Work out how many lines in the data that follows contain "algo". Write nothing but the number.

EXERCISE MATERIALS:
-- Opening Marker --

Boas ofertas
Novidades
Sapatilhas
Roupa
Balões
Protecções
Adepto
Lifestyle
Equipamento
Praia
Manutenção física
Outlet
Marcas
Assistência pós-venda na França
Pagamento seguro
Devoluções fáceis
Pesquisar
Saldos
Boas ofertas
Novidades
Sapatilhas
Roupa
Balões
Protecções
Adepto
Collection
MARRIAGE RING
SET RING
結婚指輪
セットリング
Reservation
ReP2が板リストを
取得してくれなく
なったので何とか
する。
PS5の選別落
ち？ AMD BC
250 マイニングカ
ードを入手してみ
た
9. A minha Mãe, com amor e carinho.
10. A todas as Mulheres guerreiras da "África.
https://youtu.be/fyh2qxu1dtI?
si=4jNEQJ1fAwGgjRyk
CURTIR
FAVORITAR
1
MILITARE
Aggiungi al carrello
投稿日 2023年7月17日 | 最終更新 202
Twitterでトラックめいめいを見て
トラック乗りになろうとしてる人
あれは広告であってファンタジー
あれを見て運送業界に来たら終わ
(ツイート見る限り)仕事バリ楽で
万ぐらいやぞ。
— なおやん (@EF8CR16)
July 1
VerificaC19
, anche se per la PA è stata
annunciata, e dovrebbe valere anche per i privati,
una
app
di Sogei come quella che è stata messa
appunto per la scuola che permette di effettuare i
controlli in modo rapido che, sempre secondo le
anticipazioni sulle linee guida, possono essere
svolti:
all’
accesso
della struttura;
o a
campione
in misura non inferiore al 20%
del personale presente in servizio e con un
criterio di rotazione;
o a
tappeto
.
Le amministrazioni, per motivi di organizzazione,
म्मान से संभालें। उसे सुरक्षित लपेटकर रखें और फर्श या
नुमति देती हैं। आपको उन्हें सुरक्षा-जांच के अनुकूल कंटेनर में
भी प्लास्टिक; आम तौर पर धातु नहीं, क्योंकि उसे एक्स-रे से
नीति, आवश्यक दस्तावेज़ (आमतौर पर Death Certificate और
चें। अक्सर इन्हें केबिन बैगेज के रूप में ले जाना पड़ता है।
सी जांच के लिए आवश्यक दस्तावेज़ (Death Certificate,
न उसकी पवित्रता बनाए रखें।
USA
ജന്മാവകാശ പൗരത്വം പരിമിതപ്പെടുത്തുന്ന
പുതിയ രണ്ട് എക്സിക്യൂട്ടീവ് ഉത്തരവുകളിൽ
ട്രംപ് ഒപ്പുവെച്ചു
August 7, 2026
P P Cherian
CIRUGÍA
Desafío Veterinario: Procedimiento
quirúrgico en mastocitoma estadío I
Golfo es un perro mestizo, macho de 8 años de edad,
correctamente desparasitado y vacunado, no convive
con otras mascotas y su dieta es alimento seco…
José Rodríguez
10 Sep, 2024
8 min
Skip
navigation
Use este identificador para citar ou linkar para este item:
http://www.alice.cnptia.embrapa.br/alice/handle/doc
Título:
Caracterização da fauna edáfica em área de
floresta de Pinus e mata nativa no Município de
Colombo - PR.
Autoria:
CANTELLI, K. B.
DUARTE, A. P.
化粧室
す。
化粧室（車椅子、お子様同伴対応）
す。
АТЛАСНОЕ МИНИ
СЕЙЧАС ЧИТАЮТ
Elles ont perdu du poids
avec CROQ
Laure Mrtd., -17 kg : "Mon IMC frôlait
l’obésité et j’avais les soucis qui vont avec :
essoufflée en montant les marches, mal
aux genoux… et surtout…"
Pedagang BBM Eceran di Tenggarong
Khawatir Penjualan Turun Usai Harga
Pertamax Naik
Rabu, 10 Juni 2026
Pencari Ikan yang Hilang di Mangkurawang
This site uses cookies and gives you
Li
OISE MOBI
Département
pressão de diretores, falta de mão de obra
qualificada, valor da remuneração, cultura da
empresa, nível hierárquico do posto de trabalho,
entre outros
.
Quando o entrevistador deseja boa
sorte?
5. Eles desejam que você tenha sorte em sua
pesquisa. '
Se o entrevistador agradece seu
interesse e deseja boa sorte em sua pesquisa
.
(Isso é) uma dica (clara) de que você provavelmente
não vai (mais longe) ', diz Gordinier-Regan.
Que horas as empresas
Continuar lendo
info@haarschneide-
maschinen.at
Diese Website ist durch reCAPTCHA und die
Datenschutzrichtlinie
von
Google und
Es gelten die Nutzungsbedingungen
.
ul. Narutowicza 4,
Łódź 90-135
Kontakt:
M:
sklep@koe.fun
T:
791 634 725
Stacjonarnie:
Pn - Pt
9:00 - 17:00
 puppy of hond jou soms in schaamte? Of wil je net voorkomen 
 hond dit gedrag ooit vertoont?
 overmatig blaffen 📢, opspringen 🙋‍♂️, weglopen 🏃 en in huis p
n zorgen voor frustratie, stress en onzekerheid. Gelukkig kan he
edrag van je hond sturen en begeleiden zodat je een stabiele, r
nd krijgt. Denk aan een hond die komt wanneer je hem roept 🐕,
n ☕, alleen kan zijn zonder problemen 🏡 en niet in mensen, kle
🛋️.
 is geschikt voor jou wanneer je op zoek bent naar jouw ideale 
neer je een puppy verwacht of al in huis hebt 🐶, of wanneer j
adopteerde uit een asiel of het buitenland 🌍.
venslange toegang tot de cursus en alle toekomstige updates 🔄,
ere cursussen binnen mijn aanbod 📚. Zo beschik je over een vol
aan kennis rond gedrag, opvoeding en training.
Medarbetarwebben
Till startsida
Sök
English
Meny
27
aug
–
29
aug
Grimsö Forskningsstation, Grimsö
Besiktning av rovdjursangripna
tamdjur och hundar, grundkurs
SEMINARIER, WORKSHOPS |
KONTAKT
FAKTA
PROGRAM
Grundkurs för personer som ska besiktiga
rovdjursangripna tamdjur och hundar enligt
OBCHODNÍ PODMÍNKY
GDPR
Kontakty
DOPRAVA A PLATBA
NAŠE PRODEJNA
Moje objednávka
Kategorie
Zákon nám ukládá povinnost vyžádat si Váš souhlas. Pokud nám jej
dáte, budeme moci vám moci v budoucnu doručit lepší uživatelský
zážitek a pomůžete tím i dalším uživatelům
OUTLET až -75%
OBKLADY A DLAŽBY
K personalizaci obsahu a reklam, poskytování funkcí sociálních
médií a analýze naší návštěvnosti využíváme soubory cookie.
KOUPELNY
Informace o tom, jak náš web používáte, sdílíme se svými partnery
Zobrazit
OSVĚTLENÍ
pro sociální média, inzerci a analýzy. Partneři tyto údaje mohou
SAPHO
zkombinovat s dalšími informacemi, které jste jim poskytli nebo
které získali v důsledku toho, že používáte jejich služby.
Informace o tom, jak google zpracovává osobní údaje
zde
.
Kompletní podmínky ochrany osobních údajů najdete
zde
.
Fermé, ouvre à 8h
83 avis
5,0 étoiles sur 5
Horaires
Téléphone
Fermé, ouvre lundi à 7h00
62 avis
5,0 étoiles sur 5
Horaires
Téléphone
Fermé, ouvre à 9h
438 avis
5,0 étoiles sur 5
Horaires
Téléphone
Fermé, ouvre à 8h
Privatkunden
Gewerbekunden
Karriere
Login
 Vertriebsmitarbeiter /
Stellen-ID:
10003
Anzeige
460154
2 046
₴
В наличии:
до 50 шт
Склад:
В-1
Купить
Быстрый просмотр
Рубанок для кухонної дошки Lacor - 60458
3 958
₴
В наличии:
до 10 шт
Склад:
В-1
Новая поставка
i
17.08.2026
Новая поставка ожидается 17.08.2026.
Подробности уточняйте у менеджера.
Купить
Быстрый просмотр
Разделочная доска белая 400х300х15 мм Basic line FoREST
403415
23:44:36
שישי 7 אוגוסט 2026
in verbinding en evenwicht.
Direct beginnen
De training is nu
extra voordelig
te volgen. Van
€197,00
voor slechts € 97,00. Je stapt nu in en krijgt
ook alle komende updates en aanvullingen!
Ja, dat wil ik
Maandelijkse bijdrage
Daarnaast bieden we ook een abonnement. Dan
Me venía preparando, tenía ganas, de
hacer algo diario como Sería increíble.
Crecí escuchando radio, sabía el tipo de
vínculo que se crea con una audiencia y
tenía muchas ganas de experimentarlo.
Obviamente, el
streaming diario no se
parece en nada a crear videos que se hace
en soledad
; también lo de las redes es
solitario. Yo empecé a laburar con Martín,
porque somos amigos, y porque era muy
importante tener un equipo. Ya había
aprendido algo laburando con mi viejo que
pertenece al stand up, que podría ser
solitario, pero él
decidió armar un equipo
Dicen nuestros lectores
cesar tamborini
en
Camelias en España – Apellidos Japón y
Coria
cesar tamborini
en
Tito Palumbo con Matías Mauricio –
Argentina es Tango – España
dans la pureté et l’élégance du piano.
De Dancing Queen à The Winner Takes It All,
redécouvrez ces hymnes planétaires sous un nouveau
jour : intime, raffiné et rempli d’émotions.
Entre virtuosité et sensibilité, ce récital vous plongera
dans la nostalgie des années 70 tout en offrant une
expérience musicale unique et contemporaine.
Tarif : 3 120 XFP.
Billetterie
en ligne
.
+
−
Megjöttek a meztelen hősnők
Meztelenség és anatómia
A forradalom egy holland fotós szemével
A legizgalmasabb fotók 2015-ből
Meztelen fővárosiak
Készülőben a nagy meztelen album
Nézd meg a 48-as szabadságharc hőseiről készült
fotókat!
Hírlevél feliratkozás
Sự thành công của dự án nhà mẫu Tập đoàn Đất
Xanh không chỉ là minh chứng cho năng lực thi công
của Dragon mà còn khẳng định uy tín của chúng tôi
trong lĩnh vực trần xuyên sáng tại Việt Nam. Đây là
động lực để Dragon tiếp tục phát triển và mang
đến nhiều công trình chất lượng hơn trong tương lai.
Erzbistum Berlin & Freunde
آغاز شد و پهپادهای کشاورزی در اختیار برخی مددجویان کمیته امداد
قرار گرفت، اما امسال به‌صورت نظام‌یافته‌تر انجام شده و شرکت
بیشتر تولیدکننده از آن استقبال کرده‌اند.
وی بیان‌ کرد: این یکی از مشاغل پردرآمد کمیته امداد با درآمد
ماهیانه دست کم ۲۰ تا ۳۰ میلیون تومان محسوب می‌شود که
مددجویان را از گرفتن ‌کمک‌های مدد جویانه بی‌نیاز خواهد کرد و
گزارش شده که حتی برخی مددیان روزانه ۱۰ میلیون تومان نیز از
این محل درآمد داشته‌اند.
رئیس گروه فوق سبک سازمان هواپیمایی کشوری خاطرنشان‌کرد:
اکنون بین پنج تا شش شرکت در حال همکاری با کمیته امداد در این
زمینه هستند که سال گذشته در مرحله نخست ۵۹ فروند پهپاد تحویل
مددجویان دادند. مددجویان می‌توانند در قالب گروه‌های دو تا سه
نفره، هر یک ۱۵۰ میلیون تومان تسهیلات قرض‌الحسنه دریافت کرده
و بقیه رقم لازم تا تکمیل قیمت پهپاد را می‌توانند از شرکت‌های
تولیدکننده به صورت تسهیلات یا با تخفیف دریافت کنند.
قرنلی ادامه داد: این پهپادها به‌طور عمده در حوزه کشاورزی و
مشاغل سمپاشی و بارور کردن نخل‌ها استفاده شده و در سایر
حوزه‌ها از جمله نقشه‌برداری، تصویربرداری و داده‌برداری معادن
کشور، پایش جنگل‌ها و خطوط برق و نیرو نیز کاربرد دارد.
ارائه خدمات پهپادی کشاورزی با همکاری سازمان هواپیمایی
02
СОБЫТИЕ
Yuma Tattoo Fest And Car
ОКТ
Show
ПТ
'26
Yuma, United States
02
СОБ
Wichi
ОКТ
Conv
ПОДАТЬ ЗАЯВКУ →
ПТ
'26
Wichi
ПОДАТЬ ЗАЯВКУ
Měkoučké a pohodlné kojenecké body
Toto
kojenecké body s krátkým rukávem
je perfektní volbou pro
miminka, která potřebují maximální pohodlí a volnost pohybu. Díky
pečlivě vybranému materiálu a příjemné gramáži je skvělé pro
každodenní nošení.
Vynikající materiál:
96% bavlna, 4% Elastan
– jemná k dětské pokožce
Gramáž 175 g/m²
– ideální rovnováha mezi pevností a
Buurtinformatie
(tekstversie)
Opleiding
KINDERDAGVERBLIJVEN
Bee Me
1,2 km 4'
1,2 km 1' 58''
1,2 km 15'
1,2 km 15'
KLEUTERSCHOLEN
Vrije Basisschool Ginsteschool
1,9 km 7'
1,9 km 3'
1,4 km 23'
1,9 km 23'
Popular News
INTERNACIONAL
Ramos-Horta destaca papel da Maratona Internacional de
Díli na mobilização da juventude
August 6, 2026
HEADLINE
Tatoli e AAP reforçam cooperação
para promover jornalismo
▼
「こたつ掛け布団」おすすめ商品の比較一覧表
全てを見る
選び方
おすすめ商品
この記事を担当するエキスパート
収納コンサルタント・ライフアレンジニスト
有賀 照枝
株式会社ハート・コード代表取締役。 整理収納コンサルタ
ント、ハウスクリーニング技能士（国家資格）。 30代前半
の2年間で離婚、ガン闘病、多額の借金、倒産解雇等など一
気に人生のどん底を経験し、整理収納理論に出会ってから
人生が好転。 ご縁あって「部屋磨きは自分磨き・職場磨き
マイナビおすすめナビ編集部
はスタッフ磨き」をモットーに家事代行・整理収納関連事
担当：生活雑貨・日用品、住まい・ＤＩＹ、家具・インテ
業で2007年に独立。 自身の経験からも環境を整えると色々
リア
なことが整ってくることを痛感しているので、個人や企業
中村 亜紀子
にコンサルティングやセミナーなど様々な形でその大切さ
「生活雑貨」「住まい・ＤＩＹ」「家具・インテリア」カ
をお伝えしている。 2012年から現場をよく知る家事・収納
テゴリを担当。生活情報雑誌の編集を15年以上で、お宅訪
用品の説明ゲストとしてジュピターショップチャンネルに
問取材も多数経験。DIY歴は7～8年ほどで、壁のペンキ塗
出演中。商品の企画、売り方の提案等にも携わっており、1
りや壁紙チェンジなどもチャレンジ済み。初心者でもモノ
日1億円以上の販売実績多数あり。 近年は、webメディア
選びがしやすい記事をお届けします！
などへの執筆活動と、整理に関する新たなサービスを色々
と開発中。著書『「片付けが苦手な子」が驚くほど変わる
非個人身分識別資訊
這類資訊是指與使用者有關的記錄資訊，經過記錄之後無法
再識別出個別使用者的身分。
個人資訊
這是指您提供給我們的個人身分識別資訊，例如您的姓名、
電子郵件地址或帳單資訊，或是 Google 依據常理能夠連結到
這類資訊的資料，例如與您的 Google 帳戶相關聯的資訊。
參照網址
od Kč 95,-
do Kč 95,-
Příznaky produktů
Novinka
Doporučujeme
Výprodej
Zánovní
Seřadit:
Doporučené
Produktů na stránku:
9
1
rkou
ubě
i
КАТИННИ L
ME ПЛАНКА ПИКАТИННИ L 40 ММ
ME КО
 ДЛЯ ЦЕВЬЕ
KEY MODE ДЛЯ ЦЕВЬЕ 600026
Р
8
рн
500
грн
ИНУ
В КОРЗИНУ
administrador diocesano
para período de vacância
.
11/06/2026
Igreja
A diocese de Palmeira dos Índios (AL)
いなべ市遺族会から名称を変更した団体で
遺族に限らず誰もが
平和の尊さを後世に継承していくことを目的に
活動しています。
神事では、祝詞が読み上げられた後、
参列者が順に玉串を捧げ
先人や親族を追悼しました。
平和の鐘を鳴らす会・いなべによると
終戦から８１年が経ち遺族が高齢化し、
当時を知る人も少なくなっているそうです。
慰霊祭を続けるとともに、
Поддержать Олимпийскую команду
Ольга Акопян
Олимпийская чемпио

-- Closing Marker --

WRITTEN REPLY:
2